TASK INSTRUCTIONS
Copy every line of the records below where the word "IEEE" occurs.

INFORMATION SHOWN
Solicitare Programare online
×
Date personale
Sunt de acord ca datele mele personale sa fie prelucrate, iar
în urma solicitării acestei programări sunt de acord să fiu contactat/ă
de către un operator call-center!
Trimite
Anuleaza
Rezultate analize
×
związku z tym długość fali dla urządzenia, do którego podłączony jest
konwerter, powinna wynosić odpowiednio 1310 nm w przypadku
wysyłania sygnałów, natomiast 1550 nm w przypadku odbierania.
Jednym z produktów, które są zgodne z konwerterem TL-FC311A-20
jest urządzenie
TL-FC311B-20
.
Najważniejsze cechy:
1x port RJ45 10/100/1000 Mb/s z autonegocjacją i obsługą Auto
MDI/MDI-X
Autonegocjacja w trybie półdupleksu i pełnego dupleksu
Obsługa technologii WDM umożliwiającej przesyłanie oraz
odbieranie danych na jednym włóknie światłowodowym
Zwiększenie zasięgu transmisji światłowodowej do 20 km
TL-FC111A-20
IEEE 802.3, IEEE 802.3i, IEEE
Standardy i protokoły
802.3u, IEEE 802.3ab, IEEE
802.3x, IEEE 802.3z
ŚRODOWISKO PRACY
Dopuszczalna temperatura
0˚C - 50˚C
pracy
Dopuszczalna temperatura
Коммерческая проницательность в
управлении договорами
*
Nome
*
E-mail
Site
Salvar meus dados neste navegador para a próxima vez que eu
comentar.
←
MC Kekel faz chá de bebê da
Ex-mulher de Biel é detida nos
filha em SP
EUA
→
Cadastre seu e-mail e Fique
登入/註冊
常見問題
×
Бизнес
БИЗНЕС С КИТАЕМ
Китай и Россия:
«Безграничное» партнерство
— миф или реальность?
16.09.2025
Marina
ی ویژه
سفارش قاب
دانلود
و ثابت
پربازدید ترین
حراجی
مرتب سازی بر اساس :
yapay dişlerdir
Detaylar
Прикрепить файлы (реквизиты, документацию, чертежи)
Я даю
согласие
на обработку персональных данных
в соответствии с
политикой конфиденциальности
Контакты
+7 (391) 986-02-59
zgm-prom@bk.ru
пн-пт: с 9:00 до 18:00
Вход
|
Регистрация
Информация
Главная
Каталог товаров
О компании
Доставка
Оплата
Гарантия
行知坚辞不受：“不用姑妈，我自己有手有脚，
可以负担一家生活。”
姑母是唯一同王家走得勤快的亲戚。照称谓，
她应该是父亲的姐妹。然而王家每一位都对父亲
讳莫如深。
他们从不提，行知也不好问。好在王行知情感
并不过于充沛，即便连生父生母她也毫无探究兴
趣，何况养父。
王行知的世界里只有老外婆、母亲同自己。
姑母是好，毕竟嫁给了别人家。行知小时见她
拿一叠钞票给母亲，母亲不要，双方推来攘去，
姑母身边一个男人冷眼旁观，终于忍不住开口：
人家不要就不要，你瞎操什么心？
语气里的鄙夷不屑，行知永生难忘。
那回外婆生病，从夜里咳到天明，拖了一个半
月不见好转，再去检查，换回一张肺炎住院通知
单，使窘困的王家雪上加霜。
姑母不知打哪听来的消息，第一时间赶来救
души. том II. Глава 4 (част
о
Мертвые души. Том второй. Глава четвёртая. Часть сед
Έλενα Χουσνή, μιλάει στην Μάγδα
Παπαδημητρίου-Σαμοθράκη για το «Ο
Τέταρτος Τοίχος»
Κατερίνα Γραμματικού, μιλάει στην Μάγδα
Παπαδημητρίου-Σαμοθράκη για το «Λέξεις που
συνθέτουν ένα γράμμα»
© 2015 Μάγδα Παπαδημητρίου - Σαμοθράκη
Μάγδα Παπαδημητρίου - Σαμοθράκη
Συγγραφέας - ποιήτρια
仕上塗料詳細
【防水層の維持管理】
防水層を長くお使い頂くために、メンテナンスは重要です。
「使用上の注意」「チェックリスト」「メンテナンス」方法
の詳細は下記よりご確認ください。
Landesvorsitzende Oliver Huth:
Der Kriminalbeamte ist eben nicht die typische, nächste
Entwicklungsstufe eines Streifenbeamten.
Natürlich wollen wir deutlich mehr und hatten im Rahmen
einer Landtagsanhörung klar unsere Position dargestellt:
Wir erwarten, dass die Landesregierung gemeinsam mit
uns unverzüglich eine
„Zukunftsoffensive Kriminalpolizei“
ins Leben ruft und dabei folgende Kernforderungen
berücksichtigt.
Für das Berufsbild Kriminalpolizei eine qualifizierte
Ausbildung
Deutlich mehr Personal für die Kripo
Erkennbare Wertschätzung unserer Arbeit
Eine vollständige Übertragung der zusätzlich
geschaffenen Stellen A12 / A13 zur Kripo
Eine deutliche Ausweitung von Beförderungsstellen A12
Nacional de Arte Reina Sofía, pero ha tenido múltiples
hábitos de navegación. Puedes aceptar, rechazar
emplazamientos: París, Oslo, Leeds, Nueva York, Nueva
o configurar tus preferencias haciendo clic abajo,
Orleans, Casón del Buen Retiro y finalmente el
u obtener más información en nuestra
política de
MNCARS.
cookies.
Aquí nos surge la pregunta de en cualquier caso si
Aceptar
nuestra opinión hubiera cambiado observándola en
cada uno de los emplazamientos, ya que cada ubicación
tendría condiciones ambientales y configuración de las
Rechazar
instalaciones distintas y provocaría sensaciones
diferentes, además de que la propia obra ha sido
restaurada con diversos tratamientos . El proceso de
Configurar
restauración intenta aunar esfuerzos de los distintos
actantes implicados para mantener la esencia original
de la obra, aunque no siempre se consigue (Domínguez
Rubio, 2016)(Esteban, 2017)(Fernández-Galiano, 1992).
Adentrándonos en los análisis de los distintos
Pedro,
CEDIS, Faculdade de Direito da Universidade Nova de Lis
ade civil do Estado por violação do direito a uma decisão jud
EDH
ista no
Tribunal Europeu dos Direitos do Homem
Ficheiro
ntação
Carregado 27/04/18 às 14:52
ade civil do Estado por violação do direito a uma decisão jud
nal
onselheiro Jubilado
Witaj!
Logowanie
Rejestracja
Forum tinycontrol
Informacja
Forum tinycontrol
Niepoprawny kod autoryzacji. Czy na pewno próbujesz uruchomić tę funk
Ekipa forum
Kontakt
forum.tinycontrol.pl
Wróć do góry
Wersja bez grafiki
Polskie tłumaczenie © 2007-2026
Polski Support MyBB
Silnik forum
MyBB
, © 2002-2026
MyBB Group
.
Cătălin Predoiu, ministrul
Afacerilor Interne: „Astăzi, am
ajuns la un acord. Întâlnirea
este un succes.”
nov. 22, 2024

EXPECTED ANSWER
IEEE 802.3, IEEE 802.3i, IEEE
802.3u, IEEE 802.3ab, IEEE
802.3x, IEEE 802.3z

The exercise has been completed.